Aug. 19 will be the last day the center is open.

According to owners Mary Theis and Kathryn Koester, who are mother and daughter, Tender Hearts has been in operation since 1990, when Theis’s father and stepmother, Willis and Judith Elsass Sollman, opened the business. It’s been family-run for its whole 26 years.

That made the decision to close particularly difficult and painful, Koester said.

“I’m not a crier,” she said. “I’ve given birth to two children and lost three grandparents in one year. But I’ve cried more (over this decision) than in my whole life.”

The closure is based on economics: costs to remain open would increase significantly in January when a new ruling goes into effect.

About 40 percent of the children who attend Tender Hearts are of school age. They arrive at Tender Hearts before school in the mornings when their parents go to work. Tender Hearts staff transport them to school and pick them up again after school. The kids then stay at Tender Hearts until their parents get them after work.

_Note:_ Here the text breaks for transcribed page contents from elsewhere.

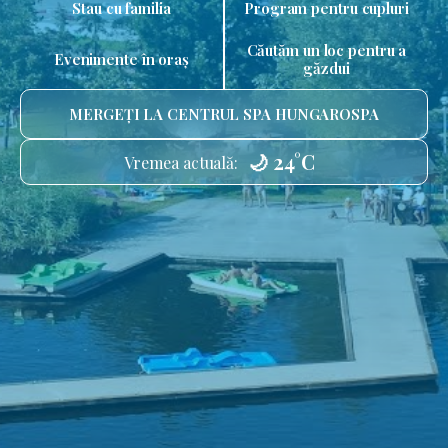
Stau cu familia
Program pentru cupluri
Căutăm un loc pentru a
Evenimente în oraș
găzdui
MERGEȚI LA CENTRUL SPA HUNGAROSPA
🌙 24°C
Vremea actuală:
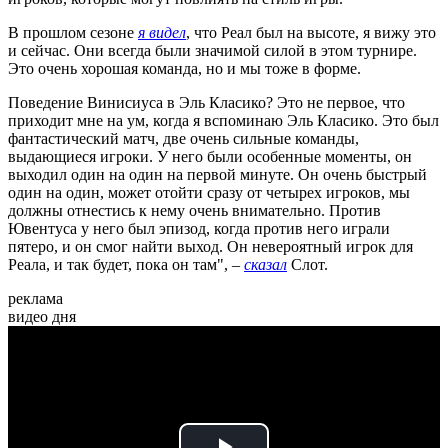
В прошлом сезоне
я видел
, что Реал был на высоте, я вижу это
и сейчас. Они всегда были значимой силой в этом турнире.
Это очень хорошая команда, но и мы тоже в форме.
Поведение Винисиуса в Эль Класико? Это не первое, что
приходит мне на ум, когда я вспоминаю Эль Класико. Это был
фантастический матч, две очень сильные команды,
выдающиеся игроки. У него были особенные моменты, он
выходил один на один на первой минуте. Он очень быстрый
один на один, может отойти сразу от четырех игроков, мы
должны отнестись к нему очень внимательно. Против
Ювентуса у него был эпизод, когда против него играли
пятеро, и он смог найти выход. Он невероятный игрок для
Реала, и так будет, пока он там", –
сказал
Слот.
реклама
видео дня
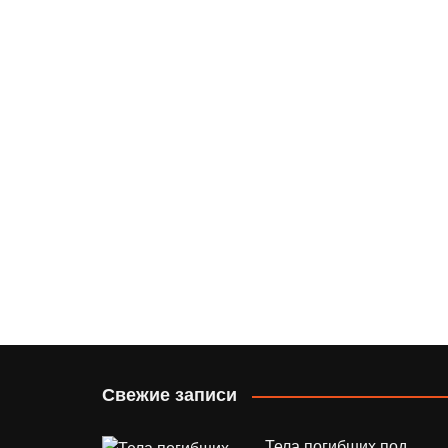
Свежие записи
Тела погибших под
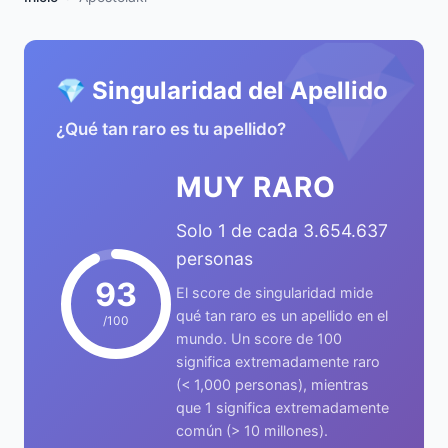
💎
💎 Singularidad del Apellido
¿Qué tan raro es tu apellido?
MUY RARO
Solo 1 de cada 3.654.637
personas
93
El score de singularidad mide
qué tan raro es un apellido en el
/100
mundo. Un score de 100
significa extremadamente raro
(< 1,000 personas), mientras
que 1 significa extremadamente
común (> 10 millones).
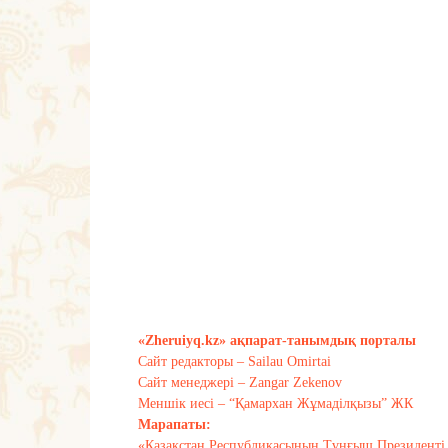
«Zheruiyq.kz» ақпарат-танымдық порталы
Сайт редакторы – Sailau Omirtai
Сайт менеджері – Zangar Zekenov
Меншік иесі – “Қамархан Жұмаділқызы” ЖК
Марапаты:
«Қазақстан Республикасының Тұңғыш Президенті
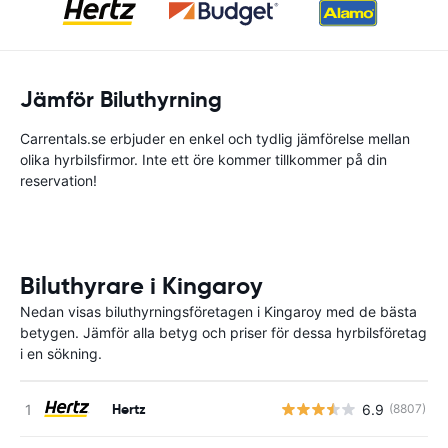
Jämför Biluthyrning
Carrentals.se erbjuder en enkel och tydlig jämförelse mellan
olika hyrbilsfirmor. Inte ett öre kommer tillkommer på din
reservation!
Biluthyrare i Kingaroy
Nedan visas biluthyrningsföretagen i Kingaroy med de bästa
betygen. Jämför alla betyg och priser för dessa hyrbilsföretag
i en sökning.
Hertz
6.9
(8807)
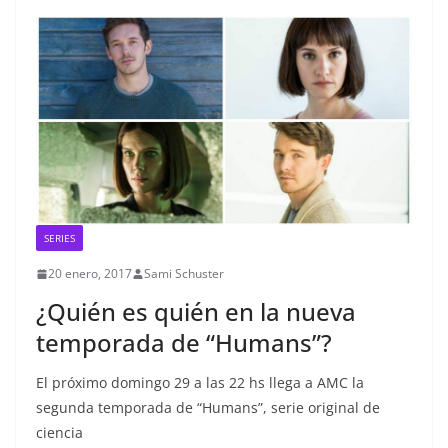
SERIES
20 enero, 2017
Sami Schuster
¿Quién es quién en la nueva
temporada de “Humans”?
El próximo domingo 29 a las 22 hs llega a AMC la
segunda temporada de “Humans”, serie original de
ciencia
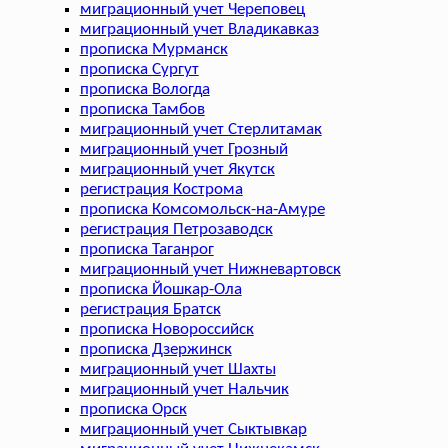
миграционный учет Череповец
миграционный учет Владикавказ
прописка Мурманск
прописка Сургут
прописка Вологда
прописка Тамбов
миграционный учет Стерлитамак
миграционный учет Грозный
миграционный учет Якутск
регистрация Кострома
прописка Комсомольск-на-Амуре
регистрация Петрозаводск
прописка Таганрог
миграционный учет Нижневартовск
прописка Йошкар-Ола
регистрация Братск
прописка Новороссийск
прописка Дзержинск
миграционный учет Шахты
миграционный учет Нальчик
прописка Орск
миграционный учет Сыктывкар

The transport has been by way of 14-passenger vans. But new regulations will require that such transport be by buses, specially equipped with seats and restraints to guarantee the safety of youngsters.

“Even a used bus would cost $30,000, and we’d need three of them,” Koester said. Because the owners have kept their fees — and therefore their profit margin — low, they could not afford to purchase buses. And they made a decision to close rather than to raise fees in order to cover what would be increased expenses, not just for the vehicles, but for gas, maintenance and insurance, as well.

“We can’t, in good conscience, ask people to pay what we feel like they can’t afford,” Koester said.

“We’ve always prided ourselves on being the working man’s preschool for people who work at Walmart, the grocery, the gas station. Every child deserves quality care,” Theis added.

While the owners could have kept the center open until the end of the year, they felt it was not fair to families to have to find alternate care and transportation in the middle of the school year. Therefore, notices were sent last month to give parents six weeks’ notice of the impending closure. Koester has worked to place her 15 employees in new jobs at other childcare facilities. She has also visited area facilities to encourage them to admit the children who have been attending Tender Hearts.

“I don’t want anybody to not be where they need to be next Friday,” Koester said.

The center enrolls about 125 children a week. Some are there all day; some, just before school; others, just after school.

“The hardest part for us in closing is there’s no one to fill the vacuum. We were already struggling in the county for quality daycare. What we have is great. There’s just not enough. (Our) leaving leaves this huge hole. We’re all talking about it: the United Way, the Y are all talking about it,” Koester said.

When they go, Theis and Koester will take special memories with them:

“The kid who’s terrified of storms, so when it’s storming, you walk outside and hold their hand and say, ‘See the beauty of the storm,’” Theis said. “You can’t live in terror every time there’s a storm. Now she’s a parent and she remembers. (Grown-up) kids say all the time, ‘I remember the day when —.’”

The kid who got stuck in the chair: “We have child-sized, educational chairs” with openings in the back, Koester said. “We had a child who got himself stuck in the chair, with his head through the back. We had to strip him naked and coat him in vegetable oil to get him out.”

“A little boy stole the tadpole,” Theis remembered. The school had a live tadpole. Staff hoped the children would get to watch it grow into a bullfrog. But one afternoon, the tadpole went missing. “We know he loves it,” Theis said of the child, “and he was the last one to leave that day. I called the mother and asked her to look around. She called back and said, ‘It’s behind the couch and it’s dead.’ Well, maybe if he hadn’t put it in his pocket … “

And then there was the child who raked his hand through his hair and proudly told the staff, “They say I have headlights.”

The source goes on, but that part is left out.